Transcribed page contents

▬▬▬▬▬▬▬▬▬▬

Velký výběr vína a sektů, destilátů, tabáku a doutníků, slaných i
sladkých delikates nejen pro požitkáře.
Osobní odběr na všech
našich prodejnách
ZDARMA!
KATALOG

▬▬▬▬▬▬▬▬▬▬

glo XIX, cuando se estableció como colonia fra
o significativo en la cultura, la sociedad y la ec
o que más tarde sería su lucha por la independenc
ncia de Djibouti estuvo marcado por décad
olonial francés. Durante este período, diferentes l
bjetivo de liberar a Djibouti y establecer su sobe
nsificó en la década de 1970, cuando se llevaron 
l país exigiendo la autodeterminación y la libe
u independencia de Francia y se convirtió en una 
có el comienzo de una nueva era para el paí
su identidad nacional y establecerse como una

▬▬▬▬▬▬▬▬▬▬

_Exercise directions_
Using the data above, transcribe the lines that run from the line with "olonial francés. Durante" to the line with "su identidad nacional y establecerse como una", both ends kept, and output nothing else.

_Answer to this task_
olonial francés. Durante este período, diferentes l
bjetivo de liberar a Djibouti y establecer su sobe
nsificó en la década de 1970, cuando se llevaron 
l país exigiendo la autodeterminación y la libe
u independencia de Francia y se convirtió en una 
có el comienzo de una nueva era para el paí
su identidad nacional y establecerse como una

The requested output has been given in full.